# Module 2: alignment and count matrix generation
Estimated time to complete: 90 mins.
> Tools needed: Cell Ranger (7.0 or later) or STARsolo, a reference genome, and HPC or cloud VM.
> HPC required? Yes. Cell Ranger and STARsolo need significant RAM (32 GB or more) and cannot run in a browser.
> No HPC access? Skip to [Module 3](../module-03-preprocessing-scanpy/README.md). A pre-processed count matrix is provided there.
---
## Hook: from 300 GB of reads to a matrix in one command
Your 300 GB of FASTQ files contain millions of short reads. Each read knows which
cell it came from (barcode) and which RNA molecule it represents (UMI), but it
doesn't know which gene. Alignment maps every R2 read to a genomic location, and
Cell Ranger or STARsolo then collapses reads into a *count matrix*:
```
rows = genes (~33,000 for human GRCh38)
columns = cells (~5,000 detected barcodes)
values = UMI counts (integer, mostly zero; the matrix is about 95% sparse)
```
This matrix is the input to every downstream analysis step. Everything in
Modules 3 to 5 depends on getting it right here.
---
## Part 1: choosing an aligner
Two tools dominate 10x scRNA-seq alignment:
| Tool | Speed | Accuracy | HPC RAM | When to use |
|------|-------|----------|---------|-------------|
| Cell Ranger (10x Genomics) | Slower | High | 64 GB or more | Standard 10x data, with the best documentation; required for some library types (ATAC, Multiome) |
| STARsolo (open source) | Two to five times faster | Comparable | 32 GB or more | When you need speed, flexibility, or non-10x library formats |
> If you're unsure which to use, describe your library type and compute constraints
> to an LLM. It will give you a concrete recommendation.

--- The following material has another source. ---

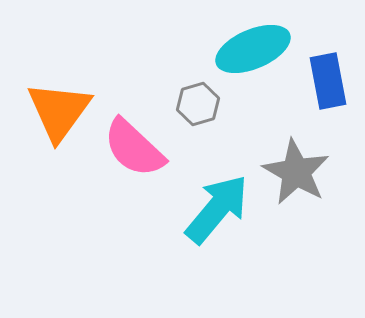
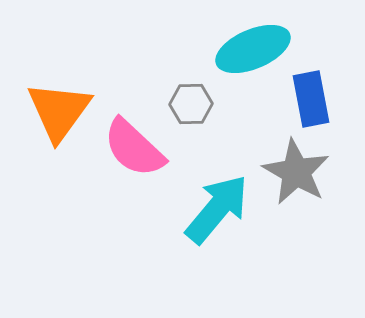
blue rectangle: moved 17 px left, 18 px down
gray hexagon: moved 7 px left; rotated 15 degrees clockwise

Always verify the Cell Ranger
> version against your Chromium kit version.
---
## Part 2: Cell Ranger Workflow
### 2a. Download and install Cell Ranger
```bash
# Download from 10x Genomics (requires registration)
# https://support.10xgenomics.com/single-cell-gene-expression/software/downloads/latest
tar -xzvf cellranger-8.0.1.tar.gz
export PATH=/path/to/cellranger-8.0.1:$PATH
cellranger --version
```
### 2b. Download a pre-built reference genome
```bash
# Human GRCh38 + Ensembl 2024 annotations (recommended)
wget https://cf.10xgenomics.com/supp/cell-exp/refdata-gex-GRCh38-2024-A.tar.gz
tar -xzvf refdata-gex-GRCh38-2024-A.tar.gz
# Mouse mm10 (GRCm38)
wget https://cf.10xgenomics.com/supp/cell-exp/refdata-gex-mm10-2020-A.tar.gz
```
> If you need a custom reference (a transgene, viral genome, or custom annotation),
> use `cellranger mkref`. Prompt an LLM with your GTF and FASTA requirements for a
> step-by-step `mkref` command.
### 2c. Run Cell Ranger count
```bash
cellranger count \
--id=sample_A \
--transcriptome=/path/to/refdata-gex-GRCh38-2024-A \
--fastqs=/path/to/fastqs \
--sample=sample_A \
--localcores=16 \
--localmem=128
```
Key parameters:
| Parameter | Description |
|-----------|-------------|
| `--id` | Output folder name |
| `--transcriptome` | Path to Cell Ranger reference |
| `--fastqs` | Directory containing FASTQ files |
| `--sample` | Sample prefix used in FASTQ filenames |
| `--localcores` | CPU threads (match your HPC allocation) |
| `--localmem` | RAM in GB (64 to 128 GB is typical) |
Expected runtime: 2 to 6 hours per sample on 16 cores.
---
## Part 3: understanding the output
Cell Ranger creates an output directory under `sample_A/outs/`:
```
sample_A/outs/
├── web_summary.html # Interactive QC report; open this first
├── metrics_summary.csv # Key metrics in CSV format
├── filtered_feature_bc_matrix/ # Use this for analysis
│ ├── barcodes.tsv.gz # Cell barcodes (one per row)
│ ├── features.tsv.gz # Gene names and IDs
│ └── matrix.mtx.gz # Sparse count matrix (Market Exchange format)
├── raw_feature_bc_matrix/ # All barcodes (including empty droplets)
├── molecule_info.h5 # Per-molecule information (for advanced QC)
└── possorted_genome_bam.bam # Aligned reads (large; needed for re-analysis)
```
### Filtered or raw matrix: which to use?
- *`filtered_feature_bc_matrix/`*. Cell Ranger has applied its cell-calling algorithm
to remove empty droplets. Use this for most analyses.
- *`raw_feature_bc_matrix/`*. Contains all detected barcodes. Use this if you want
to apply your own cell-calling (EmptyDrops or CellBender for low-quality samples).
### Key metrics to check in `web_summary.html`
| Metric | Acceptable range | Red flag |
|--------|-----------------|----------|
| Estimated number of cells | As expected by the experiment | Below 500 or far above target input |
| Median genes per cell | 1,000 to 4,000 | Below 500 |
| Sequencing saturation | 40 to 80% | Above 90% (over-sequenced) or below 30% (under-sequenced) |
| Reads mapped confidently to transcriptome | Above 60% | Below 50% |
| Valid barcodes | Above 75% | Below 75% (library quality issue) |
---
## Part 4: STARsolo (an alternative to Cell Ranger)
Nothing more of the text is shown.